My mother’s site is easy to f
ind. It lies in the middle of the first row of graves on the northernmost tip of the graveyard. I recall the Old Man, on more than one occasion, bragging about this location. It was perfect, he’d tell me. Her summer view, he would say, was of those big-faced sunflowers. As I walk towards her gravesite, I can see a bouquet resting against the black speckled stone. They’re white lilies. Only somewhat wilted and worn, they look a mere two or three days old. The site is kept clean. Its grass looks healthy and fed. The stone itself is attractive. With its pristine gloss and rounded corners, it stands out among the dull, faded, and forgotten ones.
It’s easy to imagine my father making regular visits here. He probably gets dressed up in one of his clean collared shirts and fancy ties. He wouldn’t mind getting on his knees to pull up any crabgrass or wipe away leaves and moss that might’ve gathered at the base of the headstone. Then he probably rests the bouquet in an upright position. There might be a list he’s brought with topics to discuss and news to tell. There would be no maudlin pleas or fits of wild temperament. Sure, he may smile over some memory of shared youth and rebellion he’d muse on with restrained fervor, but he’d keep it together. These visits, he’d tell himself, must always be pleasant. They’re all he has left of my mother. So there’d be no room for bouts of mercurial behavior.

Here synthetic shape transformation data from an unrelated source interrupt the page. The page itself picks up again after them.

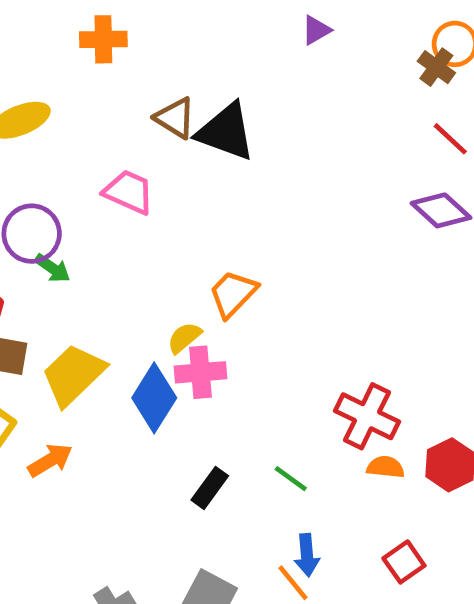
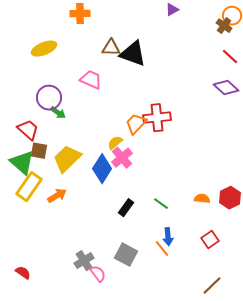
brown triangle: (175, 118) -> (111, 48), turned -30
pink cross: (200, 372) -> (122, 158), turned -35
red cross: (367, 416) -> (157, 118), moved, turned -32

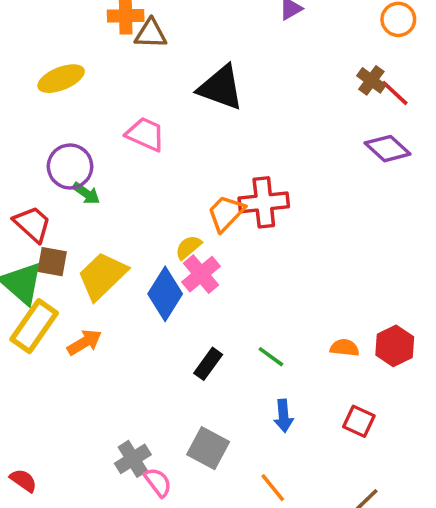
brown cross: (224, 26) -> (371, 80), moved
brown triangle: (111, 48) -> (151, 34), moved
red square: (210, 240) -> (359, 421), turned -30
orange line: (162, 249) -> (273, 488), moved

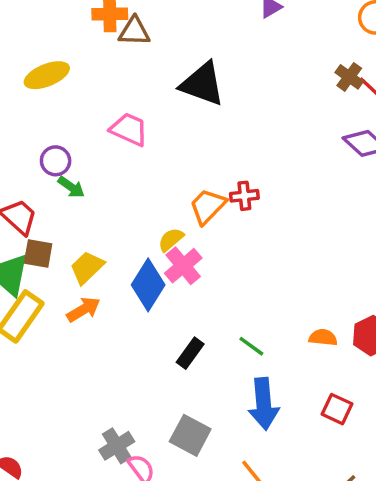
purple circle: (70, 166) -> (56, 161), size x0.7
red cross: (264, 202) -> (244, 196), size x0.6
yellow trapezoid: (102, 276) -> (87, 267), size x0.7
orange arrow: (84, 342) -> (83, 309), moved
blue arrow: (283, 416) -> (264, 404), size x1.6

As for me, where my mother is concerned, I don’t ever feel on the verge of some breakdown, or that I’m readying myself for a headfirst dive into a pool of self-pity. I handle it. Which is not to say that I don’t have thoughts about what could’ve been or should’ve been. Here’s one: What kind of son would I have turned out to be if my mother had lived? There’s always a bit of guilt that accompanies this thought. It seems selfish. Like I should be contemplating her memory, or legacy, or the void she left in the world, or in our family, or if there’s an afterlife and whether she’s now a baby or a butterfly, or if there’s a heaven, and if she’s in it, and what her celestial charge might be. Thinking about what type of son I might’ve been always ends up being a fleeting thought. Probably since it’s too painful to think about the son I actually am.